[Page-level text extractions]

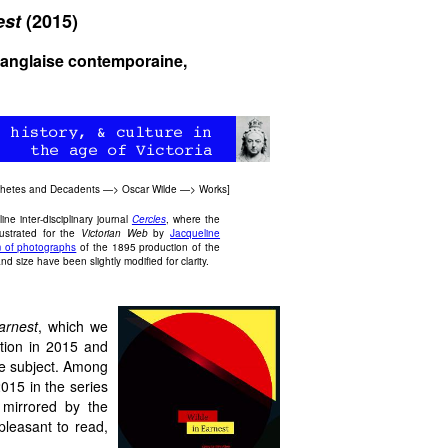
est
(2015)
e anglaise contemporaine,
thetes and Decadents
—>
Oscar Wilde
—>
Works
]
ne inter-disciplinary journal
Cercles
, where the
ustrated for the
Victorian Web
by
Jacqueline
 of photographs
of the 1895 production of the
nd size have been slightly modified for clarity.
arnest
, which we
tion in 2015 and
he subject. Among
2015 in the series
s mirrored by the
pleasant to read,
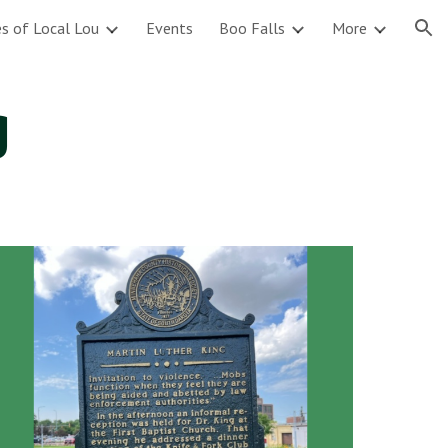
s of Local Lou
Events
Boo Falls
More
ion
g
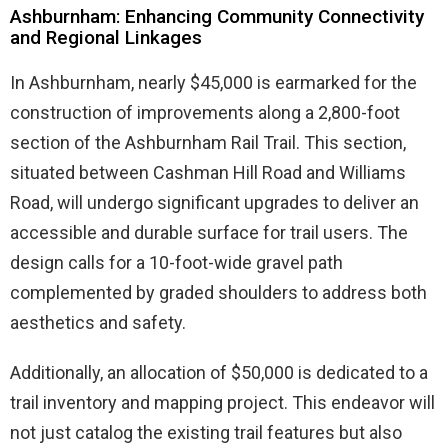
Ashburnham: Enhancing Community Connectivity
and Regional Linkages
In Ashburnham, nearly $45,000 is earmarked for the
construction of improvements along a 2,800-foot
section of the Ashburnham Rail Trail. This section,
situated between Cashman Hill Road and Williams
Road, will undergo significant upgrades to deliver an
accessible and durable surface for trail users. The
design calls for a 10-foot-wide gravel path
complemented by graded shoulders to address both
aesthetics and safety.
Additionally, an allocation of $50,000 is dedicated to a
trail inventory and mapping project. This endeavor will
not just catalog the existing trail features but also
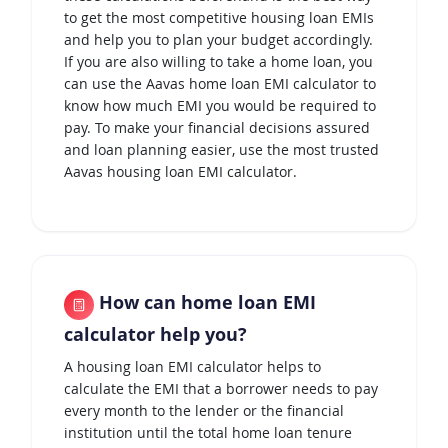
to get the most competitive housing loan EMIs
and help you to plan your budget accordingly.
If you are also willing to take a home loan, you
can use the Aavas home loan EMI calculator to
know how much EMI you would be required to
pay. To make your financial decisions assured
and loan planning easier, use the most trusted
Aavas housing loan EMI calculator.
How can home loan EMI
calculator help you?
A housing loan EMI calculator helps to
calculate the EMI that a borrower needs to pay
every month to the lender or the financial
institution until the total home loan tenure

▸ Exercise directions
Although the records contain pictures, your copy should hold only the text, reproduced exactly.

▸ Expected answer
est
(2015)
e anglaise contemporaine,
thetes and Decadents
—>
Oscar Wilde
—>
Works
]
ne inter-disciplinary journal
Cercles
, where the
ustrated for the
Victorian Web
by
Jacqueline
 of photographs
of the 1895 production of the
nd size have been slightly modified for clarity.
arnest
, which we
tion in 2015 and
he subject. Among
2015 in the series
s mirrored by the
pleasant to read,
s of Local Lou
Events
Boo Falls
More
ion
g
Ashburnham: Enhancing Community Connectivity
and Regional Linkages
In Ashburnham, nearly $45,000 is earmarked for the
construction of improvements along a 2,800-foot
section of the Ashburnham Rail Trail. This section,
situated between Cashman Hill Road and Williams
Road, will undergo significant upgrades to deliver an
accessible and durable surface for trail users. The
design calls for a 10-foot-wide gravel path
complemented by graded shoulders to address both
aesthetics and safety.
Additionally, an allocation of $50,000 is dedicated to a
trail inventory and mapping project. This endeavor will
not just catalog the existing trail features but also
to get the most competitive housing loan EMIs
and help you to plan your budget accordingly.
If you are also willing to take a home loan, you
can use the Aavas home loan EMI calculator to
know how much EMI you would be required to
pay. To make your financial decisions assured
and loan planning easier, use the most trusted
Aavas housing loan EMI calculator.
How can home loan EMI
calculator help you?
A housing loan EMI calculator helps to
calculate the EMI that a borrower needs to pay
every month to the lender or the financial
institution until the total home loan tenure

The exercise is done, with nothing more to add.